Third Party Manufacturers / Re: Samsung NX1 - FF level quality in an APS-C?? Imaging Resource samples...« on: December 22, 2014, 03:41:58 AM »
FWC is dependent upon surface area...the surface area of the photodiode. With an FSI design, some of the pixel area is dedicated to wiring and transistors, which thus necessitates that the photodiode (the actual light-sensitive part of the silicon) become smaller. By flipping the die and etching on the back, the photodiodes can become larger, since the wiring is all on the other side. That increases FWC, which means for the same size sensor, with even the same size "pixel pitch", your actually gathering more light.
Thanks for the explanation. For some reason, I'd thought the surface merely translated photos into electrons, but that the electrons were stored below the surface.
The electrons are actually stored around a specific potential layer within the photodiode. Exactly how deep that layer is, and how many electrons it can hold, depends on the specific design of the photodiode. Generally, the amount of charge is related to surface area, but research is has derived ways of changing that layer, deepening it, increasing the potential, etc. I don't know if any of those technologies have been employed yet, and if they have, it's probably only in sensors with ultra tiny pixels (1-1.2 micron), and we might not see them in APS-C or FF sensors for quite some time.

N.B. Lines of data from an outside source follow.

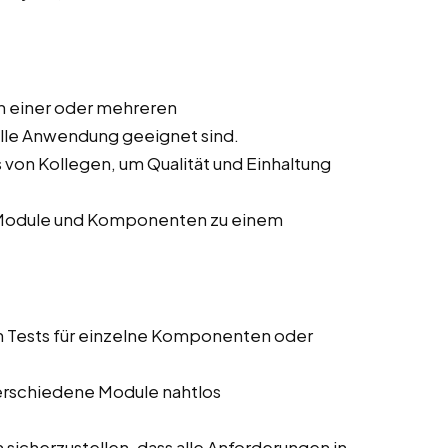
n einer oder mehreren
elle Anwendung geeignet sind.
von Kollegen, um Qualität und Einhaltung
r Module und Komponenten zu einem
n Tests für einzelne Komponenten oder
 verschiedene Module nahtlos
sicherzustellen, dass alle Anforderungen in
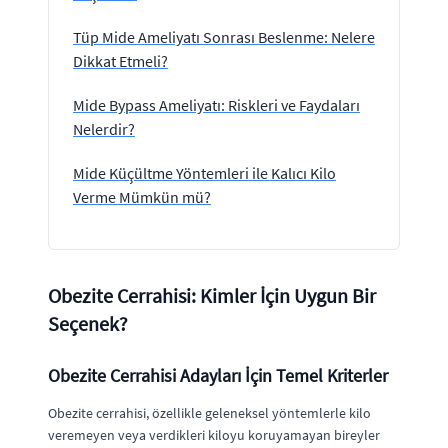
Tüp Mide Ameliyatı Sonrası Beslenme: Nelere
Dikkat Etmeli?
Mide Bypass Ameliyatı: Riskleri ve Faydaları
Nelerdir?
Mide Küçültme Yöntemleri ile Kalıcı Kilo
Verme Mümkün mü?
Obezite Cerrahisi: Kimler İçin Uygun Bir
Seçenek?
Obezite Cerrahisi Adayları İçin Temel Kriterler
Obezite cerrahisi, özellikle geleneksel yöntemlerle kilo
veremeyen veya verdikleri kiloyu koruyamayan bireyler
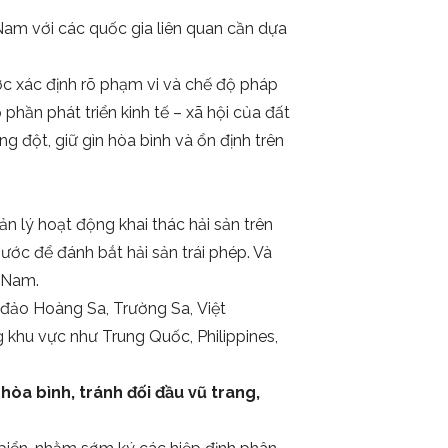
 Nam với các quốc gia liên quan cần dựa
c xác định rõ phạm vi và chế độ pháp
 phần phát triển kinh tế – xã hội của đất
 đột, giữ gìn hòa bình và ổn định trên
ản lý hoạt động khai thác hải sản trên
ước để đánh bắt hải sản trái phép. Và
t Nam.
 đảo Hoàng Sa, Trường Sa, Việt
g khu vực như Trung Quốc, Philippines,
òa bình, tránh đối đầu vũ trang,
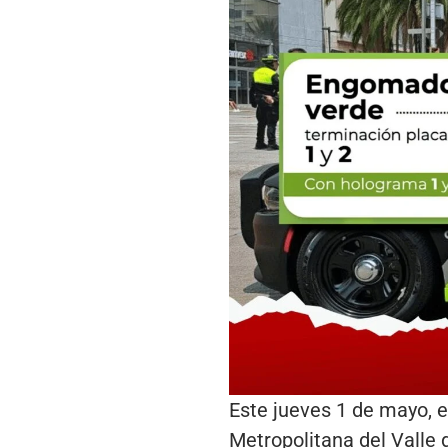
Este jueves 1 de mayo, e
Metropolitana del Valle 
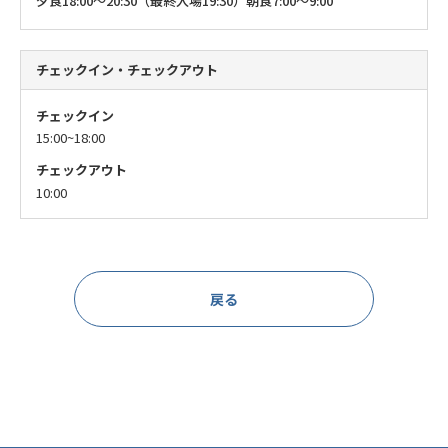
夕食18:00～20:30（最終入場19:30）
朝食7:00～9:00
チェックイン・チェックアウト
チェックイン
15:00~18:00
チェックアウト
10:00
戻る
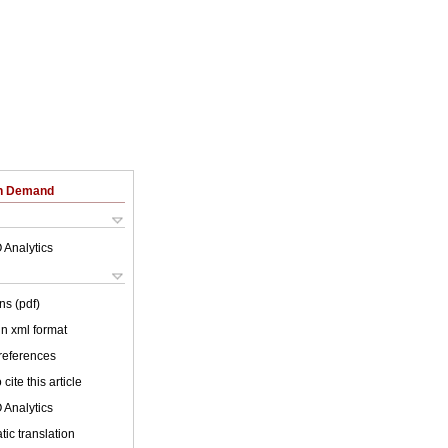
on Demand
 Analytics
ns (pdf)
 in xml format
 references
cite this article
 Analytics
ic translation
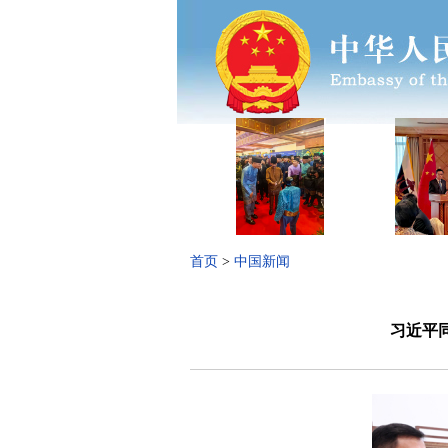
首页
>
中国新闻
习近平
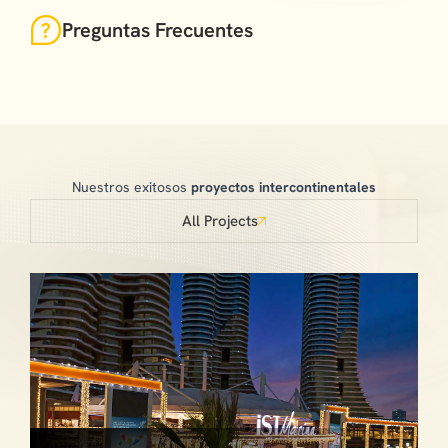
Preguntas Frecuentes
Nuestros exitosos
proyectos intercontinentales
All Projects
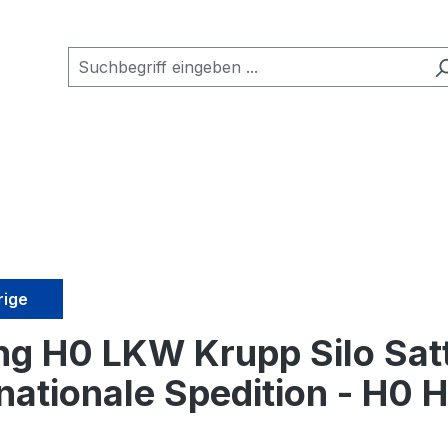
rige
ng H0 LKW Krupp Silo Sat
rnationale Spedition - H0 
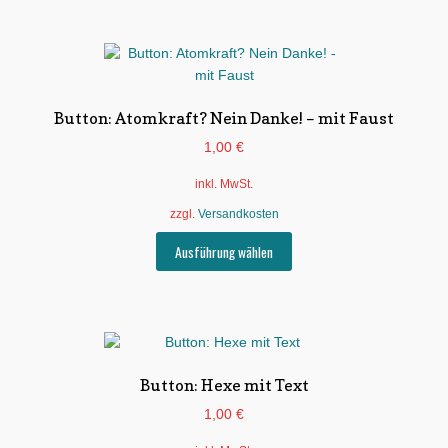
Button: Atomkraft? Nein Danke! – mit Faust
1,00
€
inkl. MwSt.
zzgl.
Versandkosten
Dieses
Ausführung wählen
Produkt
weist
mehrere
Varianten
auf.
Die
Button: Hexe mit Text
Optionen
1,00
€
können
auf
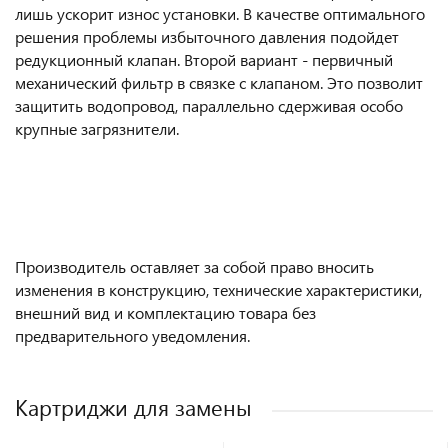
лишь ускорит износ установки. В качестве оптимального
решения проблемы избыточного давления подойдет
редукционный клапан. Второй вариант - первичный
механический фильтр в связке с клапаном. Это позволит
защитить водопровод, параллельно сдерживая особо
крупные загрязнители.
Производитель оставляет за собой право вносить
изменения в конструкцию, технические характеристики,
внешний вид и комплектацию товара без
предварительного уведомления.
Картриджи для замены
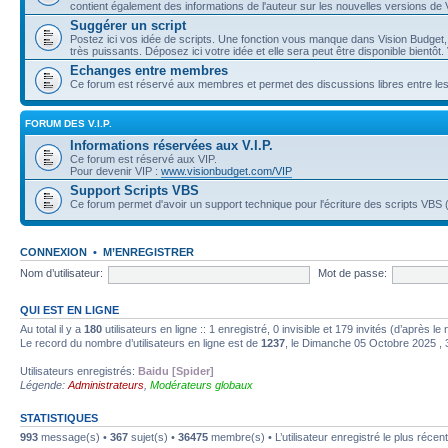
contient également des informations de l'auteur sur les nouvelles versions de
Suggérer un script
Postez ici vos idée de scripts. Une fonction vous manque dans Vision Budget, e
très puissants. Déposez ici votre idée et elle sera peut être disponible bientô
Echanges entre membres
Ce forum est réservé aux membres et permet des discussions libres entre l
FORUM DES V.I.P.
Informations réservées aux V.I.P.
Ce forum est réservé aux VIP.
Pour devenir VIP :
www.visionbudget.com/VIP
Support Scripts VBS
Ce forum permet d'avoir un support technique pour l'écriture des scripts VB
CONNEXION
•
M’ENREGISTRER
Nom d’utilisateur:
Mot de passe:
QUI EST EN LIGNE
Au total il y a
180
utilisateurs en ligne :: 1 enregistré, 0 invisible et 179 invités (d’après l
Le record du nombre d’utilisateurs en ligne est de
1237
, le Dimanche 05 Octobre 2025 , 
Utilisateurs enregistrés:
Baidu [Spider]
Légende:
Administrateurs
,
Modérateurs globaux
STATISTIQUES
993
message(s) •
367
sujet(s) •
36475
membre(s) • L’utilisateur enregistré le plus récen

Generally speaking, though, it's the photodiode that has the charge releasing and holding potential, and that potential is realized when a photon (or few, depending on Q.E.) strikes the photodiode, releasing it's energy. The energy either becomes heat, increases the photodiodes potential for releasing another electron, or actually releases an electron. The larger the the area of the photodiode (or more specifically, the layer within the photodiode that is actually responsible for holding the charge), the greater the maximum charge the photodiode can hold. The increased area of BSI photodiodes increases the pixel's FWC (full well capacity), which in turn has the capability of increasing dynamic range.